Lucy ayuda a la muchacha de ojos negros a levantarse, camina con ella alrededor del claro, le quita el cabello de los ojos. Los pájaros del bosque abandonaron el claro y, con sus canciones deliberadamente ausentes, sus pisadas son los únicos sonidos cercanos: los de Lucy, firmes y pacientes, los de la muchacha de ojos negros, inexpertos y débiles. Están en la séptima vuelta cuando la muchacha de ojos negros cae hacia adelante. Se le oprime el pecho. Otra vez, se siente como si la hubieran sumergido en el agua. Los vistazos de cielo azul se reemplazan por un verde brillante y celestial. Un estallido de truenos. El sonido distante del tráfico de una ciudad: cláxones de carros, alarmas de sirenas. La muchacha de ojos negros se ríe y su propia voz es más aguda de lo que habría imaginado.
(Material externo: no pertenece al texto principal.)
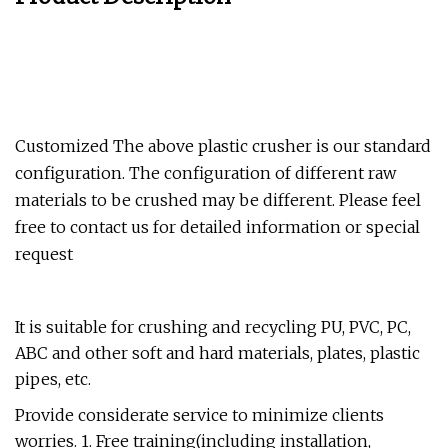
Customized The above plastic crusher is our standard
configuration. The configuration of different raw
materials to be crushed may be different. Please feel
free to contact us for detailed information or special
request
It is suitable for crushing and recycling PU, PVC, PC,
ABC and other soft and hard materials, plates, plastic
pipes, etc.
Provide considerate service to minimize clients
worries. 1. Free training(including installation,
Levanta la barbilla y ve un cielo iluminado por la luz de las estrellas.
Después, la escena desaparece y la muchacha de ojos negros está de vuelta en el claro, consciente de sus pechos, una chispa bajo el estómago. Una nueva especie de deseo, urgente y profundo. Un hambre que empieza en su entrepierna y se eleva hacia arriba: la orden de tomar todo lo que desea. De extraer sangre de sus dedos y succionar la médula de los huesos. De mordisquear lóbulos de orejas, lamer el sudor de la piel. De devorar.
Lucy se queda inmóvil donde está, incapaz de ocultar su ansiedad.
—Hola —dice la muchacha de ojos negros mientras se lame los labios húmedos.